Followup of Patients With Interstitial Cystitis Responsive to Treatment With Intravesical Bacillus Calmette-Guerin or Placebo

Article Outline

• Abstract
• Methods
• Results
• Discussion
• Conclusions
• Appendix. ICCTG Members
• References
• Copyright

Purpose

We evaluated the longer term response in patients with interstitial cystitis who initially responded to intravesical bacillus Calmette-Guerin or placebo in a randomized clinical trial.

Materials and Methods

Patients with interstitial cystitis who responded positively to treatment with bacillus Calmette-Guerin or placebo after 34 weeks of followup in a double-blind clinical trial were followed for an additional 34 weeks in an observational study to assess response durability. Outcomes at 68 weeks included a patient reported global response assessment, 24-hour voiding diary, and pain, urgency and validated interstitial cystitis symptom indexes.

Results

Of responders to bacillus Calmette-Guerin or placebo in the clinical trial 38 continued extended followup in the observational study. A total of 12 (75%) responders who received placebo and 19 (86%) who received bacillus Calmette-Guerin considered themselves to remain moderately or markedly improved at week 68. Improved symptom outcomes were also generally maintained during followup in the 2 groups.

Conclusions

Most patients who respond to therapy with intravesical bacillus Calmette-Guerin or placebo maintain improved symptoms for up to 68 weeks after the initiation of therapy. However, initial response rates are low and placebo responders demonstrated essentially the same durability of response as bacillus Calmette-Guerin responders. These results argue against the routine use of bacillus Calmette-Guerin in this patient group.

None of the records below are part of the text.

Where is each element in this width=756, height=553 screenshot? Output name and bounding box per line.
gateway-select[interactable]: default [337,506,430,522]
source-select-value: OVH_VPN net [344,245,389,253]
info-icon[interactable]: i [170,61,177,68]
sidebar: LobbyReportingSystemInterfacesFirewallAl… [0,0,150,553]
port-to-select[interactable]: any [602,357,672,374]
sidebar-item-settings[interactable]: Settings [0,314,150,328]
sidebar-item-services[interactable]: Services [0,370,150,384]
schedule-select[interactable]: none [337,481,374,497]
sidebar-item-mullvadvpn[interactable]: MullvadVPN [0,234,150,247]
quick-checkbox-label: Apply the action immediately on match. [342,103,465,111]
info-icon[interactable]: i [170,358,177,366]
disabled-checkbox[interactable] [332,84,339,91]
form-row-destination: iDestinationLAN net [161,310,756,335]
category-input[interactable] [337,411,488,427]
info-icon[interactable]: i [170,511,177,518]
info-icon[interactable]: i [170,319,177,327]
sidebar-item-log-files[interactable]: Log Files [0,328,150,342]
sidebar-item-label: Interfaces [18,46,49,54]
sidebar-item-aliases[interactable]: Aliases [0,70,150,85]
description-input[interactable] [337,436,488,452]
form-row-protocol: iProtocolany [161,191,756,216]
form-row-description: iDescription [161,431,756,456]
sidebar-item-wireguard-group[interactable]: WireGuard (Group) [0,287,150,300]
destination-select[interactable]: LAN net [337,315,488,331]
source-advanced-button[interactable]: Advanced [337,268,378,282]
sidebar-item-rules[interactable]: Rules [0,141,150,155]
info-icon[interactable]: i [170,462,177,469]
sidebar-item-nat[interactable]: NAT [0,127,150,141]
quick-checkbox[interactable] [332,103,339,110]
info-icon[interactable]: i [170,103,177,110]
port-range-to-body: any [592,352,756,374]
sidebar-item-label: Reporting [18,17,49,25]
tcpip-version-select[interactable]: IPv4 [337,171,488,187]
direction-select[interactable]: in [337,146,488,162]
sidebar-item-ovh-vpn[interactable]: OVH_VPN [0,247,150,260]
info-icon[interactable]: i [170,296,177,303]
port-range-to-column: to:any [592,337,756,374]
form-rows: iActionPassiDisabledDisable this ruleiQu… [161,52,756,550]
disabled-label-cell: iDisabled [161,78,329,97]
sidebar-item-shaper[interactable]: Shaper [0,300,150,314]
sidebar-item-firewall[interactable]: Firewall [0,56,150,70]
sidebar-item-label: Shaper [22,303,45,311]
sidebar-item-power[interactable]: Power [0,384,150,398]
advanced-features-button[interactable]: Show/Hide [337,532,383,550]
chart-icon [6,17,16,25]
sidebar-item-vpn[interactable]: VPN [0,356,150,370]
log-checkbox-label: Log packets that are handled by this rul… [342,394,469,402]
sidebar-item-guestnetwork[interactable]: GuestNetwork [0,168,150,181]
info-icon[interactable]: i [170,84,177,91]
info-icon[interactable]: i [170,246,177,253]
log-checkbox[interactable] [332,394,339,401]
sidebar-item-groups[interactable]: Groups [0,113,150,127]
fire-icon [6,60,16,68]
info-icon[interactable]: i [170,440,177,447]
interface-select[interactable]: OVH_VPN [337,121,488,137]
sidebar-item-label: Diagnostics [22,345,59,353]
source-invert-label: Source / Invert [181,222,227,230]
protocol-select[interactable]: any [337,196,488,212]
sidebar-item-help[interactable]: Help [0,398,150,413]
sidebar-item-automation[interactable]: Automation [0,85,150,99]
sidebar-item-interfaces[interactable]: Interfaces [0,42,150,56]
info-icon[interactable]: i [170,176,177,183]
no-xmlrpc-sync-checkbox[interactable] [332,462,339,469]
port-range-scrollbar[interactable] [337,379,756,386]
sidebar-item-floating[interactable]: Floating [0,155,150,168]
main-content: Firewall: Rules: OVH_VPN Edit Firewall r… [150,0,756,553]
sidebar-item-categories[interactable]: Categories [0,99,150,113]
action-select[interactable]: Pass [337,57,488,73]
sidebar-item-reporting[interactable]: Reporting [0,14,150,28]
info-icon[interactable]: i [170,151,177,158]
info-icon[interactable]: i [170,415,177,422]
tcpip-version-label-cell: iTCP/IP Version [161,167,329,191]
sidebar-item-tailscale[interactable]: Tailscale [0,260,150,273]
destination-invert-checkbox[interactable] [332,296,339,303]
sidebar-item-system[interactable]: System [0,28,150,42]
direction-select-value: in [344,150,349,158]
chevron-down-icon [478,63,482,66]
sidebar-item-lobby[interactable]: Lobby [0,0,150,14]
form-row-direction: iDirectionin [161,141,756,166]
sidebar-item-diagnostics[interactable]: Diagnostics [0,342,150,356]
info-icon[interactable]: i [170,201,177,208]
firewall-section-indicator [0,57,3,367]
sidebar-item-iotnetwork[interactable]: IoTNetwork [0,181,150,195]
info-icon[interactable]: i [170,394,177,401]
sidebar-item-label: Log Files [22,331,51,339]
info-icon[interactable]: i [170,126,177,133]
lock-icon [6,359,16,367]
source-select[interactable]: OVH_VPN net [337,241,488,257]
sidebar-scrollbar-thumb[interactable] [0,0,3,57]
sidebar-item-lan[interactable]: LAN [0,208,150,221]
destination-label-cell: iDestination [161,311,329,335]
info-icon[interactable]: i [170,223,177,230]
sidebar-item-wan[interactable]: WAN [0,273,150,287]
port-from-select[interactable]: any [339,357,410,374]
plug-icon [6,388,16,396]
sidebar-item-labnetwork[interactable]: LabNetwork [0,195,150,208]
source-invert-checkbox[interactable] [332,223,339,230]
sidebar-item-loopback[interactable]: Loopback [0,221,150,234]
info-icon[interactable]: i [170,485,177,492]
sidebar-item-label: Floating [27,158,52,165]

Key Words: bladder, cystitis, interstitial, Mycobacterium bovis, pain, quality of life

Abbreviations and Acronyms: BCG, bacillus Calmette-Guerin, GRA, global response assessment, IC, interstitial cystitis, ICCTG, IC Clinical Trials Group, ICPI, O’Leary-Sant IC Problem Index, ICSI, O’Leary-Sant IC Symptom Index

Interstitial cystitis is a chronic condition characterized by bladder pain and bladder storage symptoms in association with characteristic cystoscopic findings.¹ To our knowledge the etiology of this condition is unknown and treatment remains suboptimal. The National Institutes of Health established the ICCTG to perform randomized, controlled clinical trials in patients with IC. The ICCTG recently reported the results of a randomized, double-blind, placebo controlled clinical trial of intravesical BCG.² After 34 weeks of followup there was no statistically significant difference between BCG and placebo in the rate of responders based on a GRA. A report of extended followup in a previous clinical trial of BCG showed that the beneficial effect was durable at an average of 27 months.³ We report the results of an observational study of a subset of ICCTG clinical trial participants who responded to BCG or placebo to determine whether the effects persisted. These patients remained blinded to their original treatment assignment throughout long-term followup.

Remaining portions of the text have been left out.